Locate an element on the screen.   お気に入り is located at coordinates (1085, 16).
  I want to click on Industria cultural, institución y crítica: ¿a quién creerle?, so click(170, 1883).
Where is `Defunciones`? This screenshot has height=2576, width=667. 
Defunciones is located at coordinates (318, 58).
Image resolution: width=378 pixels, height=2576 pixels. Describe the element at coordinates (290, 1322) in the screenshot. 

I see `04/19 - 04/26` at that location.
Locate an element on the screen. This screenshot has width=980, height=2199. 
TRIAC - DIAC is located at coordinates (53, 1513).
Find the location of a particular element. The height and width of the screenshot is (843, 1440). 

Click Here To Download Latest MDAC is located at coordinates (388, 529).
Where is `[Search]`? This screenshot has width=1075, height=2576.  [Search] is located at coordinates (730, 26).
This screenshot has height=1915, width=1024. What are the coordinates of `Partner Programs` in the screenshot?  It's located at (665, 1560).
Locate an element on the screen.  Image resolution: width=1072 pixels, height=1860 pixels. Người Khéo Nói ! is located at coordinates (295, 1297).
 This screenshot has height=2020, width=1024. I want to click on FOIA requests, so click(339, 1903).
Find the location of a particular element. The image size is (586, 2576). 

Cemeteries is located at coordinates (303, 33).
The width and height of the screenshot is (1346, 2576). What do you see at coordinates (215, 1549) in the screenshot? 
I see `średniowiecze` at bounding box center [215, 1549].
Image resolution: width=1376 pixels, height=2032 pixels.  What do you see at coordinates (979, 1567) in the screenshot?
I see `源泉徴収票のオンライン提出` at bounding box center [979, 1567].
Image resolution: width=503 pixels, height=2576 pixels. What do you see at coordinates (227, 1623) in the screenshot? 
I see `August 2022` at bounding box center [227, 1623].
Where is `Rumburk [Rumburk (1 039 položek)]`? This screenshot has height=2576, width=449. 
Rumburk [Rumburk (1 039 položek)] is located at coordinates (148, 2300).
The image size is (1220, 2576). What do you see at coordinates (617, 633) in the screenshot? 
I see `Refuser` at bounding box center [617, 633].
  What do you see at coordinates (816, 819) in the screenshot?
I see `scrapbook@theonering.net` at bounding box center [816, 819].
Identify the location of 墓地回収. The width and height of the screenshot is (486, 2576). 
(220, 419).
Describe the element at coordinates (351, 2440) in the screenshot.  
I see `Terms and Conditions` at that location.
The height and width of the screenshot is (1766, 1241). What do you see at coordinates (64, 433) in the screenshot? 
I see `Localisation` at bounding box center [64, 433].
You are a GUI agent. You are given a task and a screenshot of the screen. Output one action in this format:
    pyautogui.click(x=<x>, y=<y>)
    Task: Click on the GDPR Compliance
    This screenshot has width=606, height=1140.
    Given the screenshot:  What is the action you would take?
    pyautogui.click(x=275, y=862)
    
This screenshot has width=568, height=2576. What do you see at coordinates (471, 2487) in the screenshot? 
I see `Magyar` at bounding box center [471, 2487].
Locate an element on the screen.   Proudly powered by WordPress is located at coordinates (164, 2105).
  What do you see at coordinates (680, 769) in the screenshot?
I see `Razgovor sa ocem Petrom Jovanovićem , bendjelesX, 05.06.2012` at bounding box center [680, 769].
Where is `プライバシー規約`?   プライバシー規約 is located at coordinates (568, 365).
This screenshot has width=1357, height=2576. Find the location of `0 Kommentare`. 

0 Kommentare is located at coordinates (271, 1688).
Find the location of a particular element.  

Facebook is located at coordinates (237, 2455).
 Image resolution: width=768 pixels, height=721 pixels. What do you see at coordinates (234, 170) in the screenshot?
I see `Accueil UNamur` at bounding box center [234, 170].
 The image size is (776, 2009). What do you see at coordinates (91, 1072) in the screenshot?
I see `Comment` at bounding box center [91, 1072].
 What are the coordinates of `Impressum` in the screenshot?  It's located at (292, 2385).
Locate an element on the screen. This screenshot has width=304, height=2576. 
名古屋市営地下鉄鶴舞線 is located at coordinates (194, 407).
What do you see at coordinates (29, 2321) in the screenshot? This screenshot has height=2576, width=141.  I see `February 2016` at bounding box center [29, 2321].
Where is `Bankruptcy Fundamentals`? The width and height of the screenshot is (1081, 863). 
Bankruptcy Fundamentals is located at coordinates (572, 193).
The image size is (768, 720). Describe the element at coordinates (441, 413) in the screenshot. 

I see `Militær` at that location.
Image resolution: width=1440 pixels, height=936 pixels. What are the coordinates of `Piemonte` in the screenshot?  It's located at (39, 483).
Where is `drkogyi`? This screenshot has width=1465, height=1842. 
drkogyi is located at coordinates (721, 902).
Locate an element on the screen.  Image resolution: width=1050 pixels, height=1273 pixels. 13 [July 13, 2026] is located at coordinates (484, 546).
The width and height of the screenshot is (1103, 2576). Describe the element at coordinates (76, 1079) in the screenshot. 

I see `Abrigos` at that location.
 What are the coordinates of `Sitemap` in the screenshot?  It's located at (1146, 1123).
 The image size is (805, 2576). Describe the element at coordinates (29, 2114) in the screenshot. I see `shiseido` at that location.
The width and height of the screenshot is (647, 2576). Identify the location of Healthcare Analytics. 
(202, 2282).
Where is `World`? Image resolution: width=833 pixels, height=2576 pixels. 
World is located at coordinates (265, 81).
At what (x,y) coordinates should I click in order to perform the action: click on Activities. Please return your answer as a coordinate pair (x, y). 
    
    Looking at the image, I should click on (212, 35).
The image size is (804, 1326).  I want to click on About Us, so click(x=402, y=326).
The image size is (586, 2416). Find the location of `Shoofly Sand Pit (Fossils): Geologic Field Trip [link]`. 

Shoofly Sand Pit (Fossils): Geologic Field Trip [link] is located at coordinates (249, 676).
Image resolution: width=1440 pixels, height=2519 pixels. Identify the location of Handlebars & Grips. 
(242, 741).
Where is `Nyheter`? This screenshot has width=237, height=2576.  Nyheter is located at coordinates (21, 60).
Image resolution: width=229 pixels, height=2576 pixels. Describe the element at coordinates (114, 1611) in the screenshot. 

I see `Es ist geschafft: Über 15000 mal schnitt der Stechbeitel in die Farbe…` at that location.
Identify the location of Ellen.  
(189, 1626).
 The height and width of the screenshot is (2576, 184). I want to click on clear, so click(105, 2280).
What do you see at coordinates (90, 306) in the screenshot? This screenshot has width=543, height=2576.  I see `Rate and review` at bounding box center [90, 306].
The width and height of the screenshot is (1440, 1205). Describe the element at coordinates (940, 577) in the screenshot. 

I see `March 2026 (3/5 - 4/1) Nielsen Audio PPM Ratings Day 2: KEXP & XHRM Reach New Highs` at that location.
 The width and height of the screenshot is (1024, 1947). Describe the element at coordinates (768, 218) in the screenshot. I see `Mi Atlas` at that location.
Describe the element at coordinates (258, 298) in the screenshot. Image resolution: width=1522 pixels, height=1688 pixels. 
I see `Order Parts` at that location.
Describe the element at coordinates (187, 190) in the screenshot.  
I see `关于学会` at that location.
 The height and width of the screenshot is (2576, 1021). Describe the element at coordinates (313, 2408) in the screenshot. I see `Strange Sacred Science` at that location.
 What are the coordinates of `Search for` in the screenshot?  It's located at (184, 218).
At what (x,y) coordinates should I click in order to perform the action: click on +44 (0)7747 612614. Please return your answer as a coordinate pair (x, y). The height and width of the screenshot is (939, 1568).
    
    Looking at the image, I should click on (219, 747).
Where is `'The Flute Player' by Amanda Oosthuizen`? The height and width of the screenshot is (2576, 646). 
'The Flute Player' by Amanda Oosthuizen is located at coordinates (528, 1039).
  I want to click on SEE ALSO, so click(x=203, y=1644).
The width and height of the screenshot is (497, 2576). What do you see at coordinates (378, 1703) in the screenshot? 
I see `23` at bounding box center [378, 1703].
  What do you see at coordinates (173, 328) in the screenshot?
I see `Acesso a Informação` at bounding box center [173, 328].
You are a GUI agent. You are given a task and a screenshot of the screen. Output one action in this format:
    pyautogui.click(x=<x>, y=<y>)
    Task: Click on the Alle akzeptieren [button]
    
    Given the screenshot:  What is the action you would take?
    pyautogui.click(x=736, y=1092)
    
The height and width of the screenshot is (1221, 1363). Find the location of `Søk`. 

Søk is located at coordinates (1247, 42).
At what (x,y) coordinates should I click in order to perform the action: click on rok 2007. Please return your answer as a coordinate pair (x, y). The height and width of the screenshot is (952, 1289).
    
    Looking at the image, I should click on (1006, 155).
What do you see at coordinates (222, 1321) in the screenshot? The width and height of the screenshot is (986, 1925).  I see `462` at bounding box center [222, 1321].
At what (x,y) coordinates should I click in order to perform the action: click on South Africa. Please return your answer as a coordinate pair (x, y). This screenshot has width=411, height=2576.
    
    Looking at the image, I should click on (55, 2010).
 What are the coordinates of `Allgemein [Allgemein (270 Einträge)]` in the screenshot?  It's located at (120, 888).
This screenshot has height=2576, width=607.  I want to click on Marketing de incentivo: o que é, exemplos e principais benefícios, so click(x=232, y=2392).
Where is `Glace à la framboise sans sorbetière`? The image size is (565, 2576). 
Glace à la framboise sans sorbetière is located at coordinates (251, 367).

○ ○ ○ ○ ○ ○ ○

Take each line of the material above that holds the string "Search" and copy it.

▶ _RESPONSE_:
Where is `[Search]`? This screenshot has width=1075, height=2576.  [Search] is located at coordinates (730, 26).
 What are the coordinates of `Search for` in the screenshot?  It's located at (184, 218).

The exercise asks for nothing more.